A BUSINESSMAN is threatening to shut down his operations in West Dunbartonshire and move to Helensburgh in a row over council fees.

Alan Arthur says West Dunbartonshire Council ‘kicked him in the stomach’ by demanding £1,423 up front for a three-year, second hand trader licence for his new antiques business at Lomondgate in Alexandria.

Mr Arthur, who opened Ben View Antiques just before Christmas, is furious, not just at the demand for the three-year fee in one payment but, by the “ridiculously high” amount in comparison with what is charged by other councils

In a Facebook post shared with the Reporter, Mr Arthur points out that in Argyll and Bute, less than two miles away from his current base, the charge would be £414 reducing by a third each year.

In Falkirk the charge, he says, would be £255 for three years and Stirling Council would charge £132 a year.

He said: “So we want to promote local businesses and start-up?
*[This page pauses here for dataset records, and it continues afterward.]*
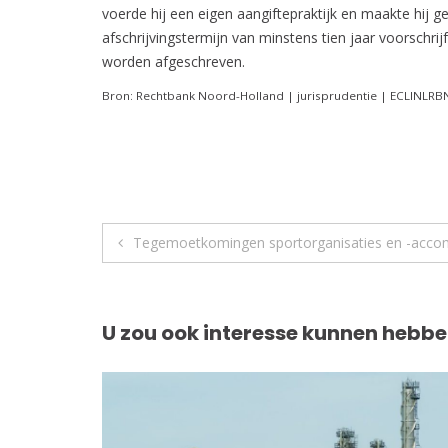
voerde hij een eigen aangiftepraktijk en maakte hij
afschrijvingstermijn van minstens tien jaar voorschri
worden afgeschreven.
Bron: Rechtbank Noord-Holland | jurisprudentie | ECLINLR
Berichtnavigatie
Tegemoetkomingen sportorganisaties en -acc
U zou ook interesse kunnen hebbe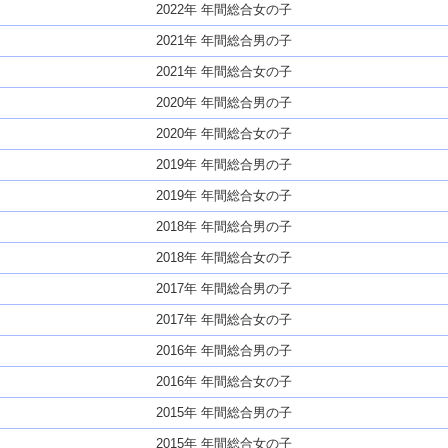
2022年 年間総合女の子
2021年 年間総合男の子
2021年 年間総合女の子
2020年 年間総合男の子
2020年 年間総合女の子
2019年 年間総合男の子
2019年 年間総合女の子
2018年 年間総合男の子
2018年 年間総合女の子
2017年 年間総合男の子
2017年 年間総合女の子
2016年 年間総合男の子
2016年 年間総合女の子
2015年 年間総合男の子
2015年 年間総合女の子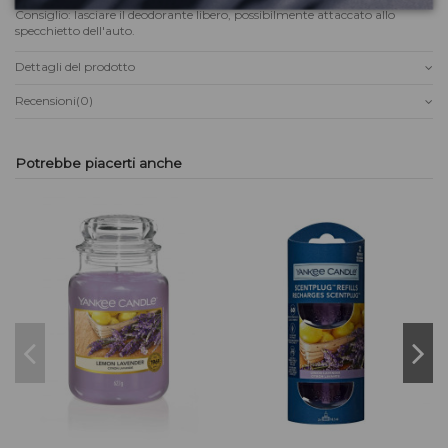
Consiglio: lasciare il deodorante libero, possibilmente attaccato allo
specchietto dell'auto.
Dettagli del prodotto
Recensioni
(0)
Potrebbe piacerti anche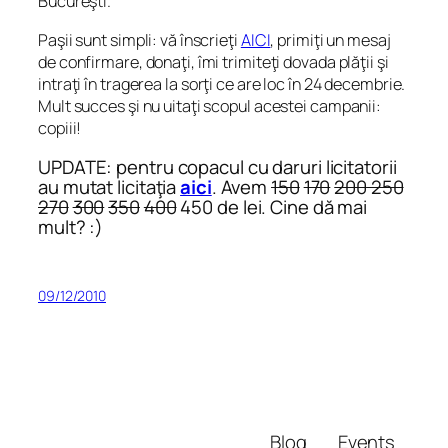
Bucureşti.
Paşii sunt simpli: vă înscrieţi
AICI
, primiţi un mesaj
de confirmare, donaţi, îmi trimiteţi dovada plăţii şi
intraţi în tragerea la sorţi ce are loc în 24 decembrie.
Mult succes şi nu uitaţi scopul acestei campanii:
copiii!
UPDATE: pentru copacul cu daruri licitatorii
au mutat licitaţia
aici
. Avem
150
170
200
250
270
300
350
400
450 de lei. Cine dă mai
mult? :)
09/12/2010
Blog
Events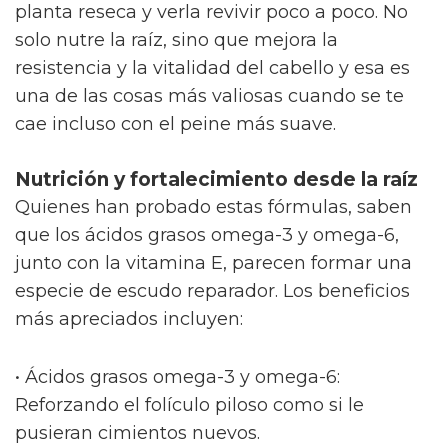
planta reseca y verla revivir poco a poco. No
solo nutre la raíz, sino que mejora la
resistencia y la vitalidad del cabello y esa es
una de las cosas más valiosas cuando se te
cae incluso con el peine más suave.
Nutrición y fortalecimiento desde la raíz
Quienes han probado estas fórmulas, saben
que los ácidos grasos omega-3 y omega-6,
junto con la vitamina E, parecen formar una
especie de escudo reparador. Los beneficios
más apreciados incluyen:
• Ácidos grasos omega-3 y omega-6:
Reforzando el folículo piloso como si le
pusieran cimientos nuevos.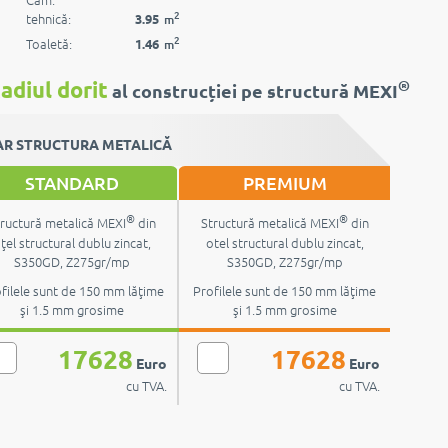
2
tehnică:
3.95
m
2
Toaletă:
1.46
m
®
adiul dorit
al construcției pe structură MEXI
R STRUCTURA METALICĂ
STANDARD
PREMIUM
®
®
ructură metalică MEXI
din
Structură metalică MEXI
din
ţel structural dublu zincat,
otel structural dublu zincat,
S350GD, Z275gr/mp
S350GD, Z275gr/mp
filele sunt de 150 mm lăţime
Profilele sunt de 150 mm lăţime
şi 1.5 mm grosime
şi 1.5 mm grosime
17628
17628
Euro
Euro
cu TVA.
cu TVA.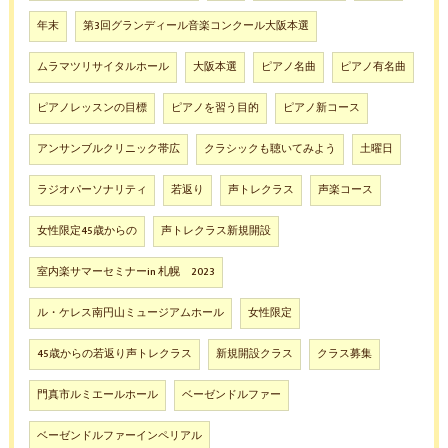
年末
第3回グランディール音楽コンクール大阪本選
ムラマツリサイタルホール
大阪本選
ピアノ名曲
ピアノ有名曲
ピアノレッスンの目標
ピアノを習う目的
ピアノ新コース
アンサンブルクリニック帯広
クラシックも聴いてみよう
土曜日
ラジオパーソナリティ
若返り
声トレクラス
声楽コース
女性限定45歳からの
声トレクラス新規開設
室内楽サマーセミナーin 札幌 2023
ル・ケレス南円山ミュージアムホール
女性限定
45歳からの若返り声トレクラス
新規開設クラス
クラス募集
門真市ルミエールホール
ベーゼンドルファー
ベーゼンドルファーインペリアル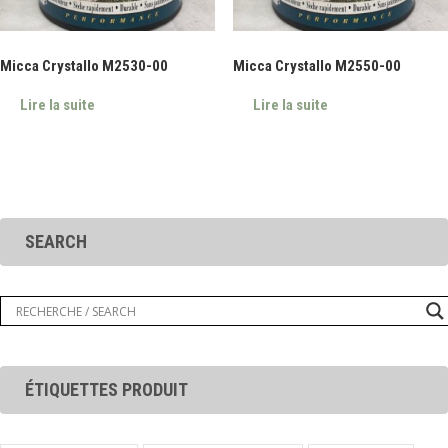
Micca Crystallo M2530-00
Micca Crystallo M2550-00
Lire la suite
Lire la suite
SEARCH
ÉTIQUETTES PRODUIT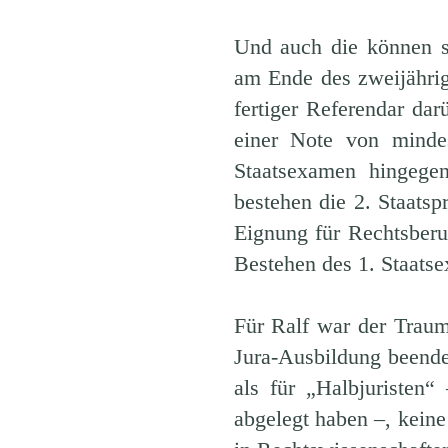
Und auch die können s
am Ende des zweijährig
fertiger Referendar dar
einer Note von mindes
Staatsexamen hingege
bestehen die 2. Staatsp
Eignung für Rechtsberuf
Bestehen des 1. Staatse
Für Ralf war der Traum
Jura-Ausbildung beendet
als für „Halbjuristen“
abgelegt haben –, kein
I dont think so WDC, that’s a joke.

“The prices in West Dunbartonshire are shocking in comparison with other council areas.

“I opened Ben View Antiques two days before Christmas and it was well received, but there is no flexibility with the council whatsoever.

“They said it’s too much to administer on a yearly basis. I am being crippled because the fees are absolutely astronomical.

“Now I am considering moving to Argyll and Bute, not as a dogmatic approach but as a point of principle.

“I am all for paying a licence fee as long as it’s in proportion.

“I also had intended to open another premises selling modern used second hand furniture however due to having to need another licence this has been scrapped which also means my intentions of employing staff locally have gone as well.

Mr Arthur also owns Lomond Sheds, located at Lomond trade centre in Alexandria.

He said: “I rent three industrial units from the council and have a staff of five, but now I may move all of my businesses to Argyll and Bute Council area in protest at what I see as commercial discrimination.”

Damon Scott, chief executive, Dunbartonshire Chamber of Commerce, said: “We would be concerned if businesses were less competitive and attracted to other areas as a result of higher operating costs in Dunbartonshire.

“We want Dunbartonshire to be an area that is attractive to business and one where private enterprise can thrive.

“As a chamber we work hard to support our members to this end via a range of events, through our chamber academy as well as representing their interests on both locally and nationally.

“We also work closely with partners in both private and public sector towards shared goals to benefit business.”

The council said: “West Dunbartonshire Council has to ensure that licensing fees cover the cost of regulating each particular activity.

“Following a full fee review and report to the licensing committee in 2014, fees for second hand dealers were set.

“These have been subject to a percentage increase each year in accordance with council decisions.”